◆ **TASK GOAL**
Each record must be copied in full and unchanged; any image it holds is excluded.

....

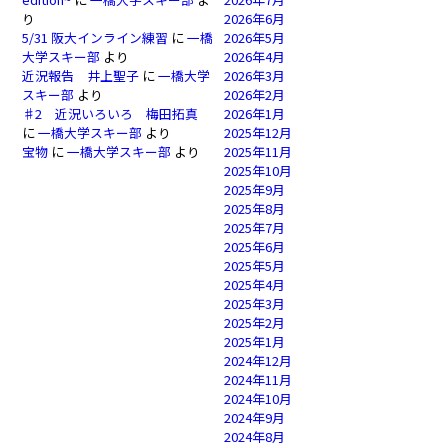
り
2026年6月
5/31 阪大インライン練習
に
一橋
2026年5月
大学スキー部
より
2026年4月
近況報告 井上聖子
に
一橋大学
2026年3月
スキー部
より
2026年2月
♯2 近況いろいろ 梅田拓真
2026年1月
に
一橋大学スキー部
より
2025年12月
宝物
に
一橋大学スキー部
より
2025年11月
2025年10月
2025年9月
2025年8月
2025年7月
2025年6月
2025年5月
2025年4月
2025年3月
2025年2月
2025年1月
2024年12月
2024年11月
2024年10月
2024年9月
2024年8月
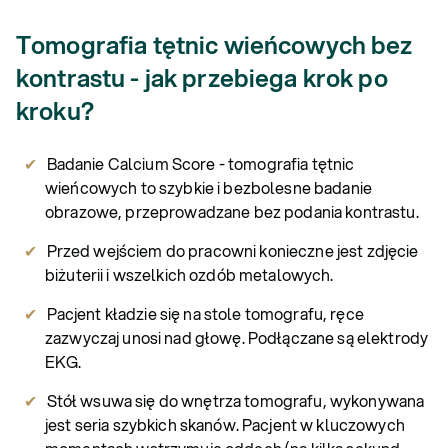
Tomografia tętnic wieńcowych bez
kontrastu - jak przebiega krok po
kroku?
Badanie Calcium Score - tomografia tętnic
wieńcowych to szybkie i bezbolesne badanie
obrazowe, przeprowadzane bez podania kontrastu.
Przed wejściem do pracowni konieczne jest zdjęcie
biżuterii i wszelkich ozdób metalowych.
Pacjent kładzie się na stole tomografu, ręce
zazwyczaj unosi nad głowę. Podłączane są elektrody
EKG.
Stół wsuwa się do wnętrza tomografu, wykonywana
jest seria szybkich skanów. Pacjent w kluczowych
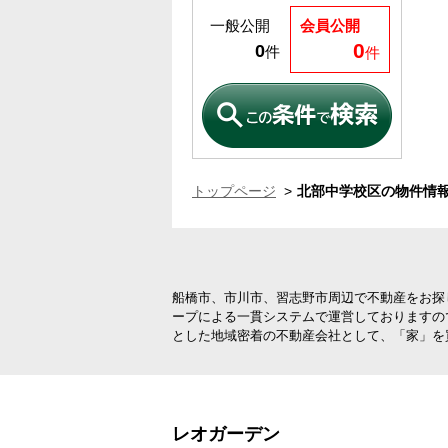
一般公開
会員公開
0
0
件
件
トップページ
北部中学校区の物件情報
船橋市、市川市、習志野市周辺で不動産をお探
ープによる一貫システムで運営しておりますの
とした地域密着の不動産会社として、「家」を
レオガーデン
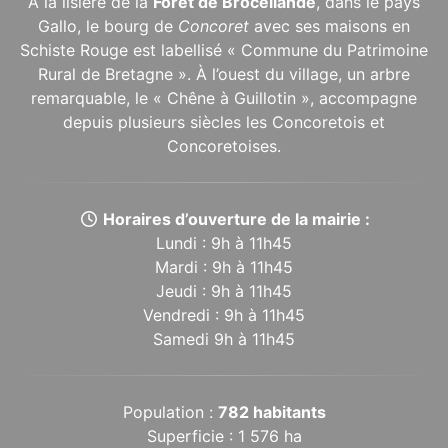
À la lisière de la
Forêt de Brocéliande
, dans le pays
Gallo, le bourg de
Concoret
avec ses maisons en
Schiste Rouge est labellisé « Commune du Patrimoine
Rural de Bretagne ». À l’ouest du village, un arbre
remarquable, le « Chêne à Guillotin », accompagne
depuis plusieurs siècles les Concoretois et
Concoretoises.
Horaires d’ouverture de la mairie :
Lundi : 9h à 11h45
Mardi : 9h à 11h45
Jeudi : 9h à 11h45
Vendredi : 9h à 11h45
Samedi 9h à 11h45
Population :
782 habitants
Superficie : 1 576 ha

....

◆ **SOLUTION TO THIS TASK**
り
2026年6月
5/31 阪大インライン練習
に
一橋
2026年5月
大学スキー部
より
2026年4月
近況報告 井上聖子
に
一橋大学
2026年3月
スキー部
より
2026年2月
♯2 近況いろいろ 梅田拓真
2026年1月
に
一橋大学スキー部
より
2025年12月
宝物
に
一橋大学スキー部
より
2025年11月
2025年10月
2025年9月
2025年8月
2025年7月
2025年6月
2025年5月
2025年4月
2025年3月
2025年2月
2025年1月
2024年12月
2024年11月
2024年10月
2024年9月
2024年8月
Tomografia tętnic wieńcowych bez
kontrastu - jak przebiega krok po
kroku?
Badanie Calcium Score - tomografia tętnic
wieńcowych to szybkie i bezbolesne badanie
obrazowe, przeprowadzane bez podania kontrastu.
Przed wejściem do pracowni konieczne jest zdjęcie
biżuterii i wszelkich ozdób metalowych.
Pacjent kładzie się na stole tomografu, ręce
zazwyczaj unosi nad głowę. Podłączane są elektrody
EKG.
Stół wsuwa się do wnętrza tomografu, wykonywana
jest seria szybkich skanów. Pacjent w kluczowych
一般公開
会員公開
0
0
件
件
トップページ
北部中学校区の物件情報
船橋市、市川市、習志野市周辺で不動産をお探
ープによる一貫システムで運営しておりますの
とした地域密着の不動産会社として、「家」を
レオガーデン
À la lisière de la
Forêt de Brocéliande
, dans le pays
Gallo, le bourg de
Concoret
avec ses maisons en
Schiste Rouge est labellisé « Commune du Patrimoine
Rural de Bretagne ». À l’ouest du village, un arbre
remarquable, le « Chêne à Guillotin », accompagne
depuis plusieurs siècles les Concoretois et
Concoretoises.
Horaires d’ouverture de la mairie :
Lundi : 9h à 11h45
Mardi : 9h à 11h45
Jeudi : 9h à 11h45
Vendredi : 9h à 11h45
Samedi 9h à 11h45
Population :
782 habitants
Superficie : 1 576 ha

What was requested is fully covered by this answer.